▸ **Task details**: When you copy the entries, keep every word exactly as it is and drop the images.

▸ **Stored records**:

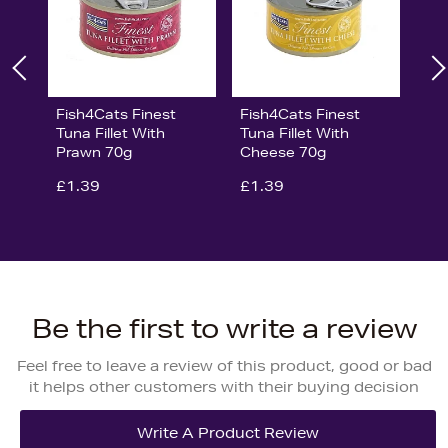
Fish4Cats Finest
Fish4Cats Finest
Tuna Fillet With
Tuna Fillet With
Prawn 70g
Cheese 70g
£1.39
£1.39
Be the first to write a review
Feel free to leave a review of this product, good or bad
it helps other customers with their buying decision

▸ **Reply to the task**:
Fish4Cats Finest
Fish4Cats Finest
Tuna Fillet With
Tuna Fillet With
Prawn 70g
Cheese 70g
£1.39
£1.39
Be the first to write a review
Feel free to leave a review of this product, good or bad
it helps other customers with their buying decision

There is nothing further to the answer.